D'ailleurs, à propos de Psaume, je suis de plus en plus persuadé que le psaume est non seulement la prière que nous faisons monter vers Dieu à la suite du Peuple de la Première Alliance, mais qu'il est un don de Dieu, un cadeau que Dieu nous donne, un secours que Dieu nous donne lorsque nous ne savons plus prier, comme peut-être ces derniers jours, lorsque nous ne trouvons plus les mots pour nous adresser à Dieu avec confiance.

Autrement dit, il aurait peut-être suffi que le jeune homme riche ouvre le livre des Psaumes qu'il connaissait si bien et peut-être qu'il prenne le psaume de ce jour, le psaume 89. Et qu'il le prie en vérité, pour découvrir que la Parole de Dieu est non seulement une parole efficace et incisive, mais une parole vivante qui nous permet de nous lever comme nous l'avons chanté au début de cette célébration et de prendre la route à la suite de Jésus.
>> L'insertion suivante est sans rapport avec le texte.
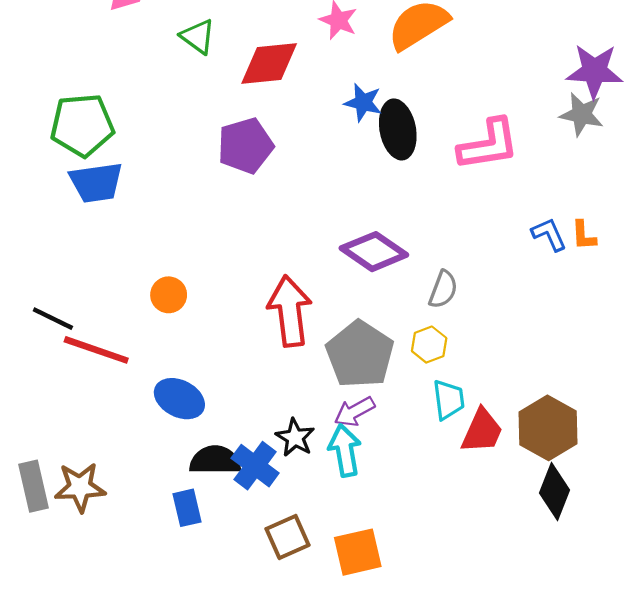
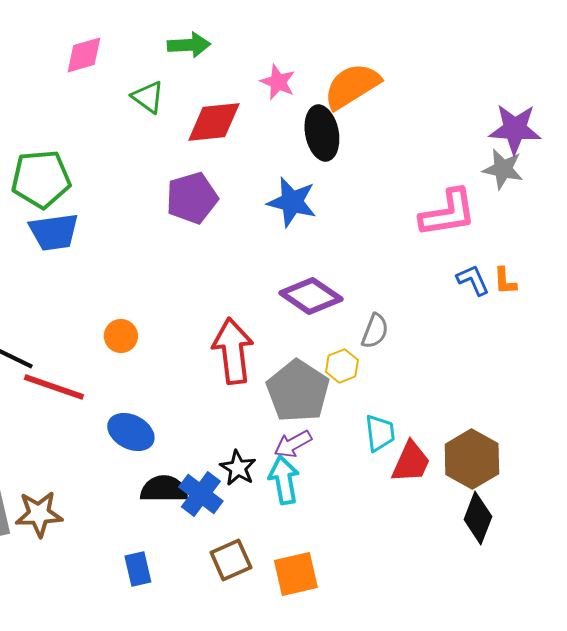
blue star: (363, 102) -> (292, 202), moved, size x1.4
black ellipse: (398, 129) -> (322, 133), moved
pink L-shape: (489, 145) -> (448, 213), moved
yellow hexagon: (429, 345) -> (342, 366), moved
blue rectangle: (187, 508) -> (138, 569), moved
Il est tellement beau ce psaume 89.
« Seigneur, apprends moi la vraie mesure de mes jours. Reviens Seigneur ! Pourquoi tarder ?
Rassasie-moi de ton amour au matin, rends-nous en joie les années où nous connaissions le malheur.
Fais connaître ton œuvre à tes serviteurs ; consolide pour nous l'ouvrage de nos mains ».

Puisque nous sommes un peu comme le roi Salomon qui a prié pour obtenir la Sagesse. Puisque nous sommes un peu aussi comme l'homme riche de l'Évangile qui, interpellé et touché par l'appel de Jésus, hésite à faire un pas de plus pour entrer dans la radicalité de la foi.
J'imagine, si vous me permettez, une autre fin pour l'Évangile de ce jour. Ça restera entre nous. J'imagine que nous puissions immédiatement plonger dans la prière et tous ensemble ce matin, prier avec le Psaume 89.
« Seigneur, apprends moi la vraie mesure de mes jours ».
Oui, Seigneur, apprends-moi à ne plus mesurer ma vie à l'aune de mes biens, de mes sécurités, mais selon la grandeur de ton Amour.
« Reviens Seigneur, pourquoi tarder ? » Oui, reviens, Seigneur, reviens dans nos coeurs, obscurcis, encombrés, troublés, scandalisés, pour te laisser la place qui te revient. Ne tarde plus. « Rassasie nous de ton amour au matin », car seul ton amour peut rassasier nos cœurs affamés. « Rends-nous en joie les jours où nous connaissions le malheur », le malheur de vivre renfermés sur nous-mêmes, le malheur de te faire confiance à moitié, le malheur de ne pas prendre en compte la souffrance des petits. « Fait connaître ton oeuvre à tes serviteurs ». Oui révèle-nous, jusqu'où peut aller le don de ta grâce. « Et que viennent sur nous ta douceur », que vienne sur nous ta bonté, que vienne sur nous ta force, que vienne sur nous ton Esprit saint. « Et enfin, consolide l'ouvrage de nos mains », pour que jamais nous nous confions en nous-mêmes, mais en Toi, qui seul peut rendre solide et ferme notre choix de t'aimer et de servir. Pour les hommes, c'est impossible, mais pour Toi, tout est possible. Alors, à ces mots, les pèlerins de Laghet devinrent tous lumineux.

Et à la fin de cette journée de pèlerinage, ils s'en retournèrent tout joyeux, car au coeur de leur pauvreté, ils avaient trouvé leur seul et unique bien, leur seul et unique trésor.